ON August 25-29, as tempers in Manila flared because thousands of members of the Iglesia ni Cristo disrupted traffic on EDSA to protest alleged violations of the separation of church and state, student and faculty sections of the Association of Southeast and East Asian Catholic Colleges and Universities (ASEACCU) met serenely in the Soegiyapranata Catholic University in Semarang, Central Java, Indonesia to discuss the topic of religious inclusiveness. As we listened to religious leaders and scholars speak on the importance and the challenge of religious inclusiveness to 72 member universities from Australia, Cambodia, Indonesia, Japan, Korea, Philippines, Taiwan, and Thailand, I was not aware of the demonstration that brought traffic to a halt in EDSA.

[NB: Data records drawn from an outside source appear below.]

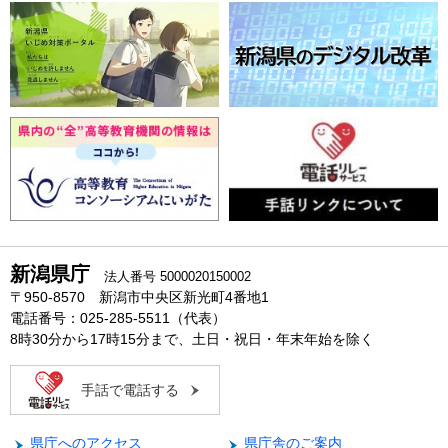
新潟県庁
法人番号 5000020150002
〒950-8570 新潟市中央区新光町4番地1
電話番号：025-285-5511（代表）
8時30分から17時15分まで、土日・祝日・年末年始を除く
手話で電話する
県庁へのアクセス
県庁舎のご案内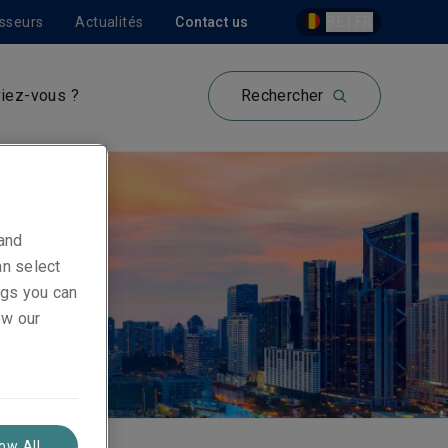
isseurs
Actualités
Contact us
BE | FR
iez-vous ?
Rechercher
 and
an select
ings you can
ew our
low All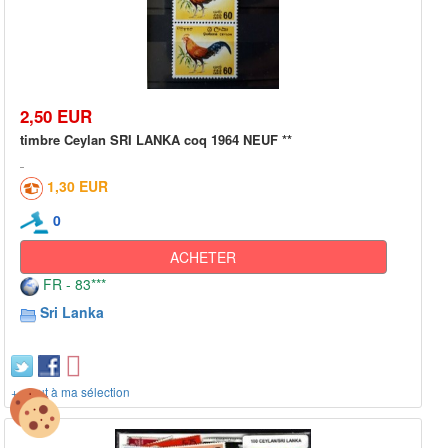
2,50 EUR
timbre Ceylan SRI LANKA coq 1964 NEUF **
1,30 EUR
0
ACHETER
FR - 83***
Sri Lanka
+ ajout à ma sélection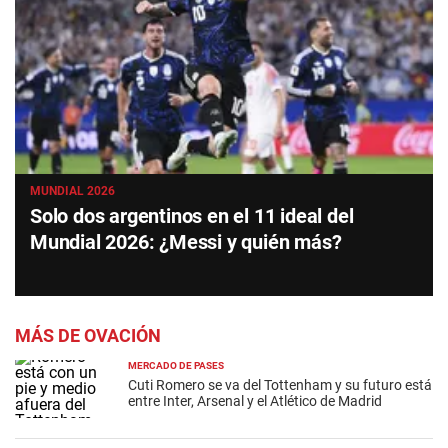
MUNDIAL 2026
Solo dos argentinos en el 11 ideal del
Mundial 2026: ¿Messi y quién más?
MÁS DE OVACIÓN
MERCADO DE PASES
Cuti Romero se va del Tottenham y su futuro está
entre Inter, Arsenal y el Atlético de Madrid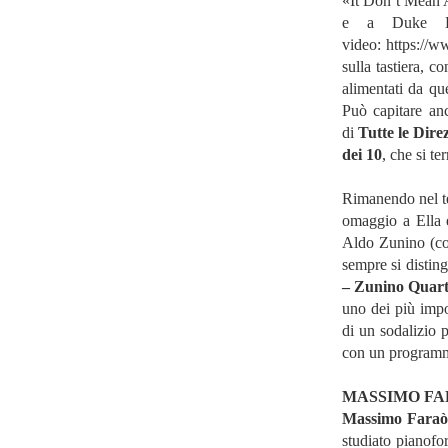
«It Don’t Mean A
e a Duke El
video:
https://
sulla tastiera, c
alimentati da qu
Può capitare anc
di
Tutte le Dire
dei 10
, che si te
Rimanendo nel tem
omaggio a Ella 
Aldo Zunino (con
sempre si disting
– Zunino Quart
uno dei più imp
di un sodalizio 
con un programma
MASSIMO FA
Massimo Fara
studiato pianofor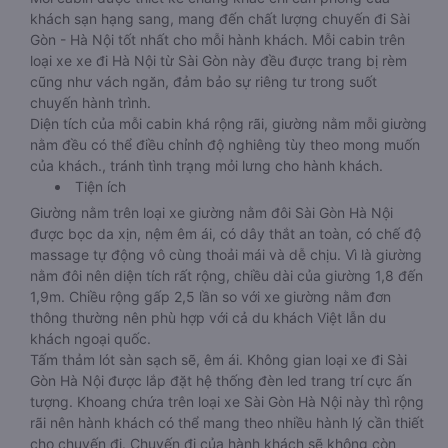
khách sạn hạng sang, mang đến chất lượng chuyến đi Sài
Gòn - Hà Nội tốt nhất cho mỗi hành khách. Mỗi cabin trên
loại xe xe đi Hà Nội từ Sài Gòn này đều được trang bị rèm
cũng như vách ngăn, đảm bảo sự riêng tư trong suốt
chuyến hành trình.
Diện tích của mỗi cabin khá rộng rãi, giường nằm mỗi giường
nằm đều có thể điều chỉnh độ nghiêng tùy theo mong muốn
của khách., tránh tình trạng mỏi lưng cho hành khách.
Tiện ích
Giường nằm trên loại xe giường nằm đôi Sài Gòn Hà Nội
được bọc da xịn, nệm êm ái, có dây thắt an toàn, có chế độ
massage tự động vô cùng thoải mái và dễ chịu. Vì là giường
nằm đôi nên diện tích rất rộng, chiều dài của giường 1,8 đến
1,9m. Chiều rộng gấp 2,5 lần so với xe giường nằm đơn
thông thường nên phù hợp với cả du khách Việt lẫn du
khách ngoại quốc.
Tấm thảm lót sàn sạch sẽ, êm ái. Không gian loại xe đi Sài
Gòn Hà Nội được lắp đặt hệ thống đèn led trang trí cực ấn
tượng. Khoang chứa trên loại xe Sài Gòn Hà Nội này thì rộng
rãi nên hành khách có thể mang theo nhiều hành lý cần thiết
cho chuyến đi. Chuyến đi của hành khách sẽ không còn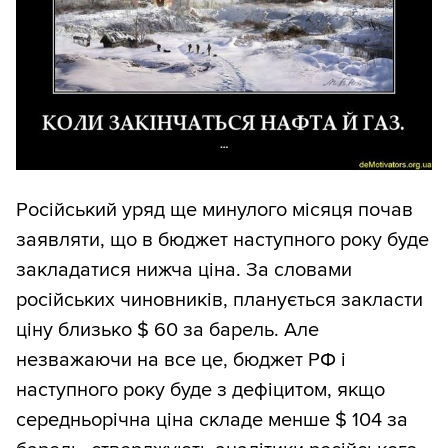
Російський уряд ще минулого місяця почав
заявляти, що в бюджет наступного року буде
закладатися нижча ціна. За словами
російських чиновників, планується закласти
ціну близько $ 60 за барель. Але
незважаючи на все це, бюджет РФ і
наступного року буде з дефіцитом, якщо
середньорічна ціна складе менше $ 104 за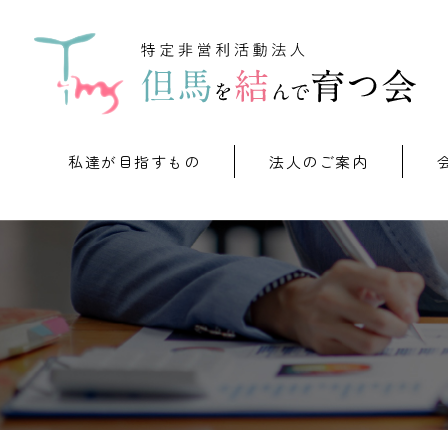
私達が目指すもの
法人のご案内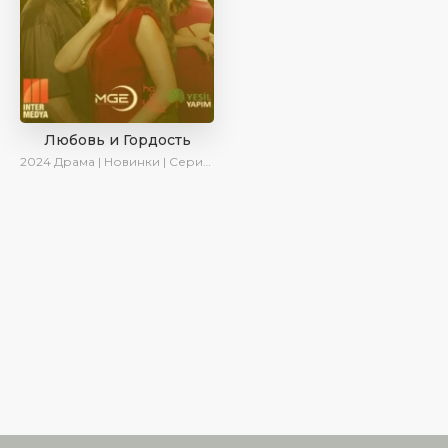
Любовь и Гордость
2024
Драма | Новинки | Сериалы 2024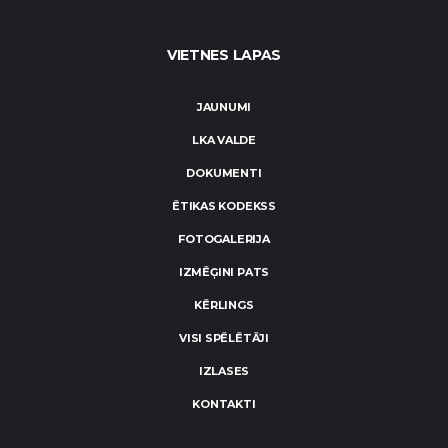
VIETNES LAPAS
JAUNUMI
LKA VALDE
DOKUMENTI
ĒTIKAS KODEKSS
FOTOGALERIJA
IZMĒĢINI PATS
KĒRLINGS
VISI SPĒLĒTĀJI
IZLASES
KONTAKTI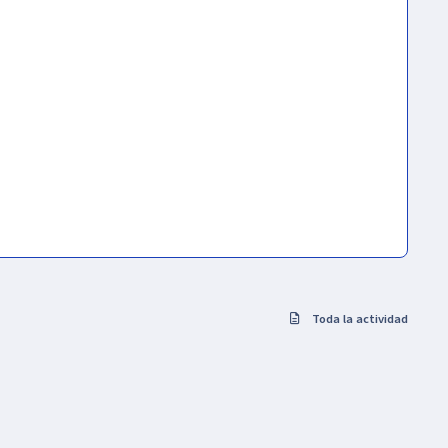
Toda la actividad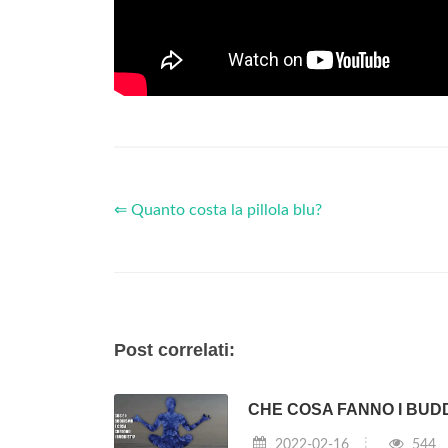
⇐ Quanto costa la pillola blu?
Post correlati:
CHE COSA FANNO I BUDD
2022-02-16
544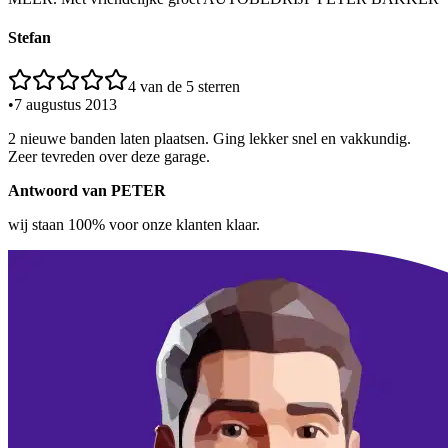
Stefan
4
van de 5 sterren
•
7 augustus 2013
2 nieuwe banden laten plaatsen. Ging lekker snel en vakkundig.
Zeer tevreden over deze garage.
Antwoord van
PETER
wij staan 100% voor onze klanten klaar.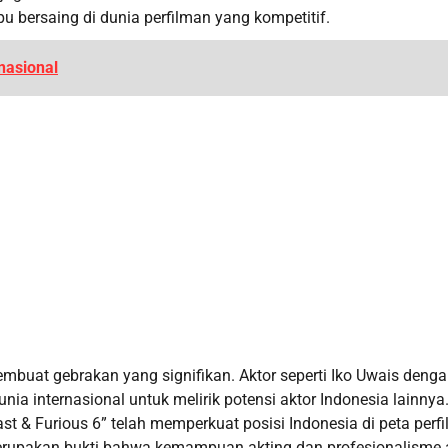
 bersaing di dunia perfilman yang kompetitif.
nasional
membuat gebrakan yang signifikan. Aktor seperti Iko Uwais deng
ia internasional untuk melirik potensi aktor Indonesia lainnya
t & Furious 6” telah memperkuat posisi Indonesia di peta perf
merupakan bukti bahwa kemampuan akting dan profesionalisme 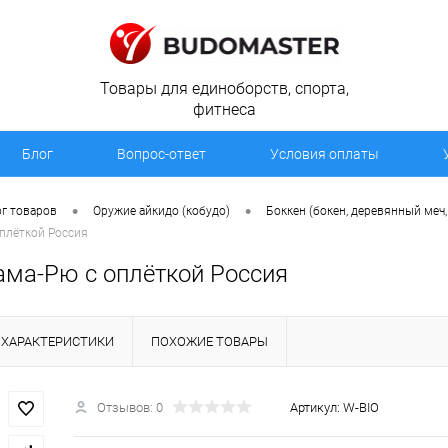
Товары для единоборств, спорта,
фитнеса
Блог
Вопрос-ответ
Условия оплаты
•
•
г товаров
Оружие айкидо (кобудо)
Боккен (бокен, деревянный меч,
плёткой Россия
ама-Рю с оплёткой Россия
ХАРАКТЕРИСТИКИ
ПОХОЖИЕ ТОВАРЫ
Отзывов: 0
Артикул:
W-BIO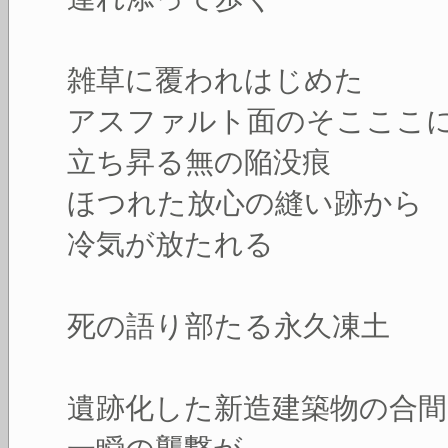
雑草に覆われはじめた
アスファルト面のそこここ
立ち昇る無の陥没痕
ほつれた放心の縫い跡から
冷気が放たれる
死の語り部たる永久凍土
遺跡化した新造建築物の合間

But the topic of the ASEACCU Annual Conference and the issue of the EDSA demonstrators were not unrelated. For separation of church and state is ultimately about a state that is not under the control of religion and so permits religious inclusiveness. In the Philippines, because of the separation of church and state, the state is not under the control of the Catholic Church. It is not under the control of the INC, or even of Islam. That is why religious inclusiveness is possible in the Philippines. The state tolerates and protects the lawful functioning of various religious groups. Part of this toleration includes non-interference by the state in the affairs of religion. A perceived breach in this non-interference was what brought the INC demonstrators to EDSA.